▶ [Records for this exercise]:
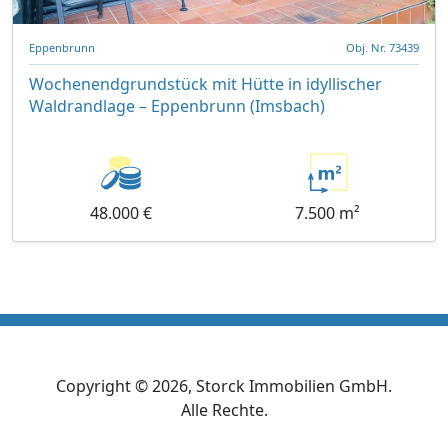
Eppenbrunn
Obj. Nr. 73439
Wochenendgrundstück mit Hütte in idyllischer
Waldrandlage – Eppenbrunn (Imsbach)
48.000 €
7.500 m²
Copyright ©
2026
, Storck Immobilien GmbH.
Alle Rechte.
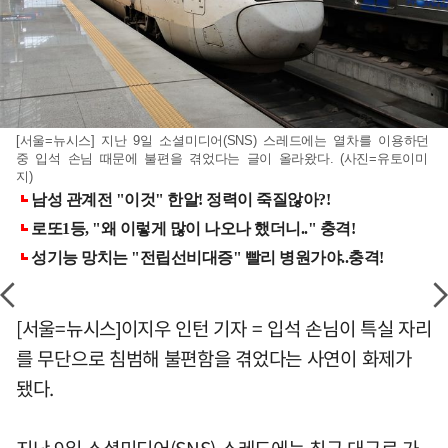
[서울=뉴시스] 지난 9일 소셜미디어(SNS) 스레드에는 열차를 이용하던
중 입석 손님 때문에 불편을 겪었다는 글이 올라왔다. (사진=유토이미
지)
[서울=뉴시스]이지우 인턴 기자 = 입석 손님이 특실 자리
를 무단으로 침범해 불편함을 겪었다는 사연이 화제가
됐다.
지난 9일 소셜미디어(SNS) 스레드에는 최근 대구로 가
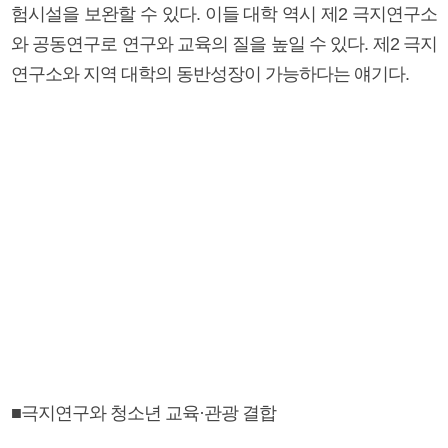
험시설을 보완할 수 있다. 이들 대학 역시 제2 극지연구소
와 공동연구로 연구와 교육의 질을 높일 수 있다. 제2 극지
연구소와 지역 대학의 동반성장이 가능하다는 얘기다.
■극지연구와 청소년 교육·관광 결합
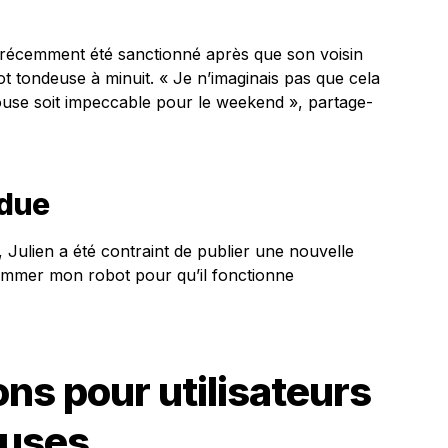
a récemment été sanctionné après que son voisin
bot tondeuse à minuit. « Je n’imaginais pas que cela
louse soit impeccable pour le weekend », partage-
due
Julien a été contraint de publier une nouvelle
ogrammer mon robot pour qu’il fonctionne
s pour utilisateurs
euses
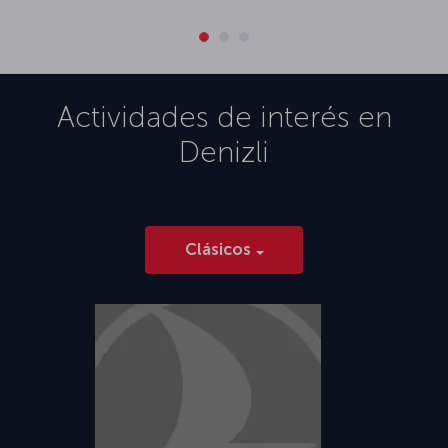
Actividades de interés en
Denizli
Clásicos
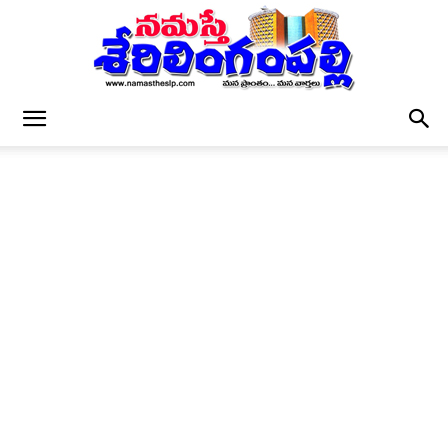
నమస్తే
శేరిలింగంపల్లి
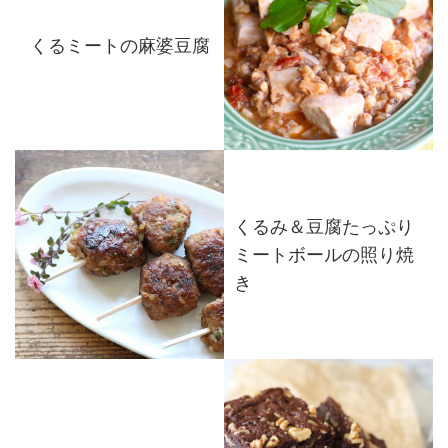
くるミートの麻婆豆腐
くるみ＆豆腐たっぷり
ミートボールの照り焼
き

▶ [What is required]: When a line above includes the word "Eppenbrunn", please list that line.

▶ [Result]:
Eppenbrunn
Waldrandlage – Eppenbrunn (Imsbach)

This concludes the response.